*** Opening Data shown ***

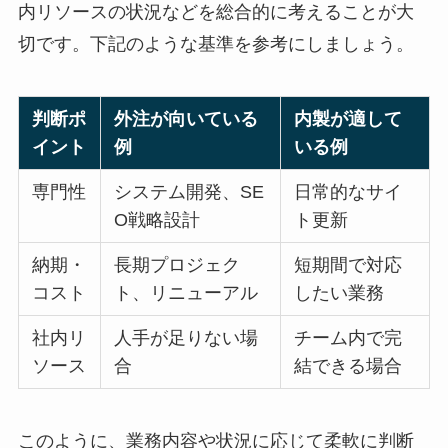
内リソースの状況などを総合的に考えることが大
切です。下記のような基準を参考にしましょう。
判断ポ
外注が向いている
内製が適して
イント
例
いる例
専門性
システム開発、SE
日常的なサイ
O戦略設計
ト更新
納期・
長期プロジェク
短期間で対応
コスト
ト、リニューアル
したい業務
社内リ
人手が足りない場
チーム内で完
ソース
合
結できる場合
このように、業務内容や状況に応じて柔軟に判断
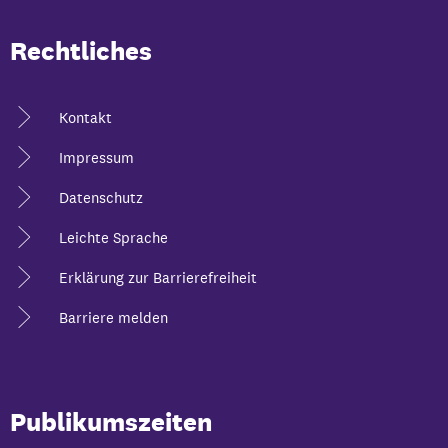
Rechtliches
Kontakt
Impressum
Datenschutz
Leichte Sprache
Erklärung zur Barrierefreiheit
Barriere melden
Publikumszeiten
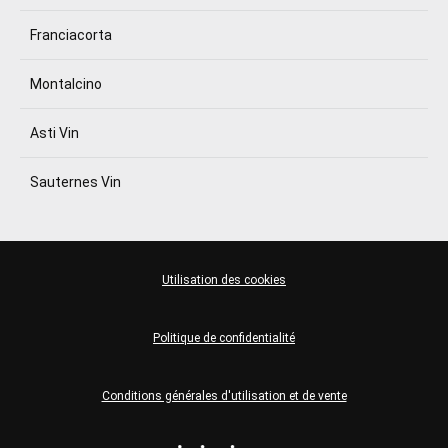
Franciacorta
Montalcino
Asti Vin
Sauternes Vin
Utilisation des cookies
Politique de confidentialité
Conditions générales d'utilisation et de vente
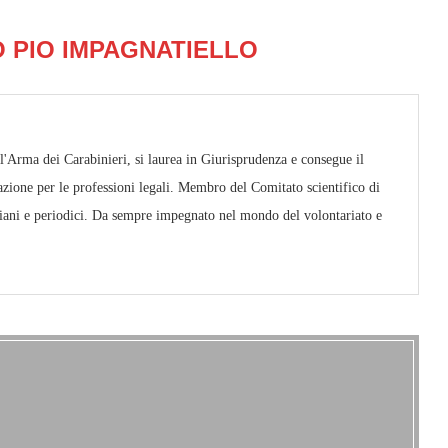
 PIO IMPAGNATIELLO
ll'Arma dei Carabinieri, si laurea in Giurisprudenza e consegue il
azione per le professioni legali. Membro del Comitato scientifico di
iani e periodici. Da sempre impegnato nel mondo del volontariato e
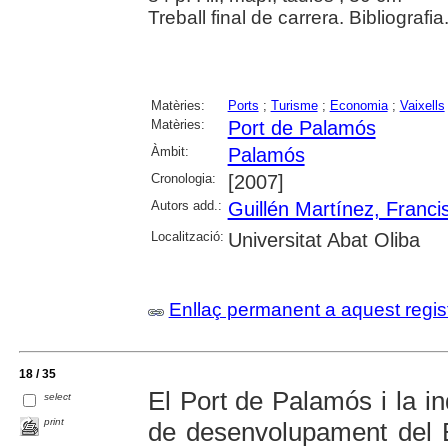
Treball final de carrera. Bibliografia
Matèries:
Ports
;
Turisme
;
Economia
;
Vaixells
Matèries:
Port de Palamós
Àmbit:
Palamós
Cronologia:
[2007]
Autors add.:
Guillén Martínez, Franci
Localització:
Universitat Abat Oliba
Enllaç permanent a aquest regis
18 / 35
El Port de Palamós i la in
select
print
de desenvolupament del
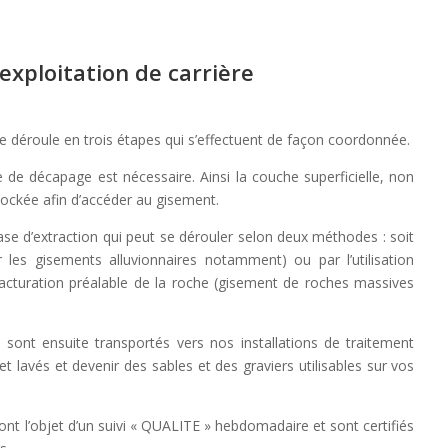
’exploitation de carrière
 se déroule en trois étapes qui s’effectuent de façon coordonnée.
e décapage est nécessaire. Ainsi la couche superficielle, non
stockée afin d’accéder au gisement.
ase d’extraction qui peut se dérouler selon deux méthodes : soit
r les gisements alluvionnaires notamment) ou par l’utilisation
fracturation préalable de la roche (gisement de roches massives
 sont ensuite transportés vers nos installations de traitement
et lavés et devenir des sables et des graviers utilisables sur vos
nt l’objet d’un suivi « QUALITE » hebdomadaire et sont certifiés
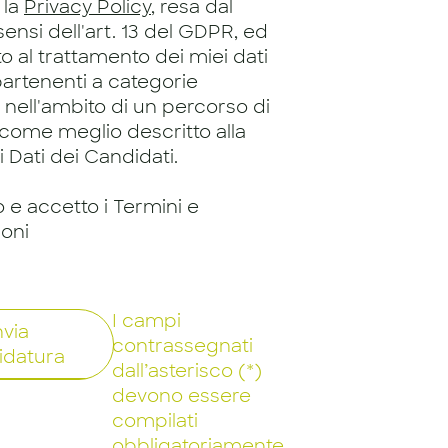
 la
Privacy Policy
, resa dal
 sensi dell'art. 13 del GDPR, ed
 al trattamento dei miei dati
artenenti a categorie
, nell'ambito di un percorso di
 come meglio descritto alla
 Dati dei Candidati.
o e accetto i Termini e
ioni
I campi
nvia
contrassegnati
idatura
dall’asterisco (*)
devono essere
compilati
obbligatoriamente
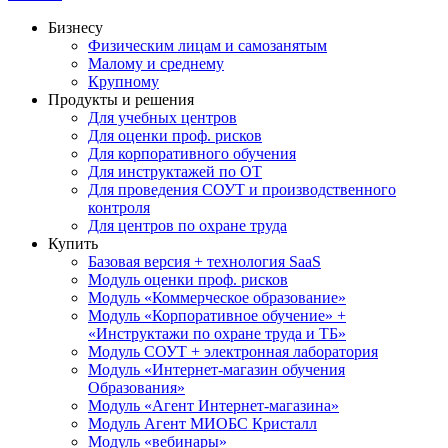
Бизнесу
Физическим лицам и самозанятым
Малому и среднему
Крупному
Продукты и решения
Для учебных центров
Для оценки проф. рисков
Для корпоративного обучения
Для инструктажей по ОТ
Для проведения СОУТ и производственного
контроля
Для центров по охране труда
Купить
Базовая версия + технология SaaS
Модуль оценки проф. рисков
Модуль «Коммерческое образование»
Модуль «Корпоративное обучение» +
«Инструктажи по охране труда и ТБ»
Модуль СОУТ + электронная лаборатория
Модуль «Интернет-магазин обучения
Образования»
Модуль «Агент Интернет-магазина»
Модуль Агент МИОБС Кристалл
Модуль «вебинары»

*** Closing Data shown ***

This exercise asks for the line with "Физическим лицам и самозанятым" and all lines after it through the end of the records above, retyped exactly and with nothing else.

Problem solution:
Физическим лицам и самозанятым
Малому и среднему
Крупному
Продукты и решения
Для учебных центров
Для оценки проф. рисков
Для корпоративного обучения
Для инструктажей по ОТ
Для проведения СОУТ и производственного
контроля
Для центров по охране труда
Купить
Базовая версия + технология SaaS
Модуль оценки проф. рисков
Модуль «Коммерческое образование»
Модуль «Корпоративное обучение» +
«Инструктажи по охране труда и ТБ»
Модуль СОУТ + электронная лаборатория
Модуль «Интернет-магазин обучения
Образования»
Модуль «Агент Интернет-магазина»
Модуль Агент МИОБС Кристалл
Модуль «вебинары»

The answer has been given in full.